Jesus comes out looking pretty good in Michael Moore’s latest movie “Capitalism: A Love Story”. Instead of taking shots at religion, which is so “de rigeur” these days, Michael Moore gets Jesus to take a few shots at Capitalism. The priest who did Moore’s wedding in the third world American city of Flint Michigan states that the Capitalist system is “radical evil”. His Bishop backs him up stating that he is awe of Capitalism’s propaganda machine.
Moore is perhaps today’s most recognized modern day prophet. Security guards for corporate towers have his photo posted on their lunch room bulletin boards. His audacious attempts to speak truth to power – this time he shows up to conduct citizen’s arrest on the CEO’s of America’s big banks – crime scenes he calls them.
The 700 billion taxpayer dollars that were handed over to the banks – no strings attached – is what he’s talking about. Do you remember? It was only a year ago that it happened. I can’t believe how quickly it has faded in my own memory. Moore is a prophet because he makes us see – and he won’t let us forget.
He interviews Elizabeth Warren of the Oversight Committee in charge of accounting for the public funds. She tells us frankly that the Secretary of U.S. Treasury Department - Hank Paulson- former bank CEO - placed no restrictions on the banks for their use of the funds. He didn’t ask – and they’re not about to tell us now. We do know that many of their tops executives received huge bonus payments in the months to follow.

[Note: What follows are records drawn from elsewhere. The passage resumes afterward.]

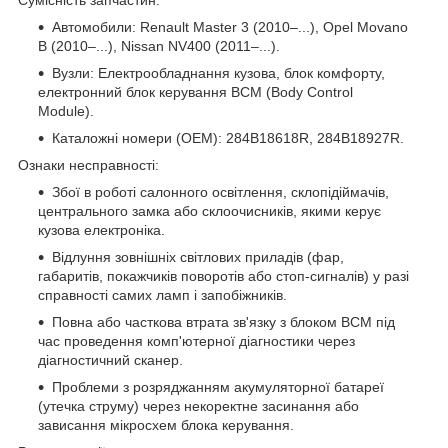
Автомобили: Renault Master 3 (2010–...), Opel Movano
B (2010–...), Nissan NV400 (2011–...).
Вузли: Електрообладнання кузова, блок комфорту,
електронний блок керування BCM (Body Control
Module).
Каталожні номери (OEM): 284B18618R, 284B18927R.
Ознаки несправності:
Збої в роботі салонного освітлення, склопідіймачів,
центрального замка або склоочисників, якими керує
кузова електроніка.
Відлуння зовнішніх світлових приладів (фар,
габаритів, покажчиків поворотів або стоп-сигналів) у разі
справності самих ламп і запобіжників.
Повна або часткова втрата зв'язку з блоком BCM під
час проведення комп'ютерної діагностики через
діагностичний сканер.
Проблеми з розряджанням акумуляторної батареї
(утечка струму) через некоректне засинання або
зависання мікросхем блока керування.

The movie would be a comedy of errors if it weren’t for the terrible tragedies that Moore also opens our eyes to. He takes us into the hearts of a family packing up the home they lost to the bank after being on that land for four generations. The father wonders out loud when the rebellion of those who have lost everything will happen?
Moore asks the same question. He points out that 99% of us have the power in our votes to control the 1% who are currently pulling our strings. Why is it taking us so long to catch on?
Canadian theologian Douglas John Hall in a 2005 essay entitled “Christianity and Empire” lists several reasons. He points out how the 60 recorded Empires throughout history have found in Religion themes that serve their powerful interests. Empires need Religion. They need religion’s ability to capture people’s hearts and invest their hopes. It’s when we are convinced to invest our hopes in human systems of power and security that the Bible’s message gets twisted. Halls writes
“What should astonish us today is not how appealing Christianity could be to empire, but rather how uncritically the dominant forms of the Christian religion have adapted themselves to the roles that successive empires have recruited them to play.
From Amos to John the Baptist, prophetic consciousness is impelled to name deception, especially when it finds echoes in the religious community itself. Jesus was crucified not only because he threatened the oppressive empire of Rome but also because he named the hypocrisy of the religious who made an easy alliance with Rome.
Hall concludes: “I believe that following Christ engenders in one a deep suspicion of the dream of empire, and an active vigilance in behalf of empire’s victims.
Moore’s mix of funny and facts; comedy, tragedy, and his own personal history (his uncles participated in a takeover of the Flint Michigan GM plant in a worker strike in the 1930s) reveal how middle class America is quickly joining the ranks of the third world peoples who know clearly that the current system of Capitalism has enslaved them and serves a ungodly master.
A friend forwarded me an email from Michael Moore. I didn’t read it until after I’d seen the movie and then I went back and found it. I checked it out and it was ligit – with a link to Moore’s website. I’ll put a link on my own blog website. And a link to Hall’s essay. But here’s what Moore had to say about what he believes.
“I have come to believe that there is no getting around the fact that capitalism is opposite to everything that Jesus (and Moses and Mohammed and Buddha) taught. All the great religions are clear about one thing: It is evil to take the majority of the pie and leave what's left for everyone to fight over. Jesus said that the rich man would have a very hard time getting into heaven. He told us that we had to be our brother's and sister's keepers and that the riches that did exist were to be divided fairly. He said that if you failed to house the homeless and feed the hungry, you'd have a hard time finding the pin code to the pearly gates.
So, I say the choice is yours. You can close your eyes and pray that God will make it all go away. Or, you can open your eyes and go see “Capitalism: A Love Story” (if you can afford the gas and ticket price?)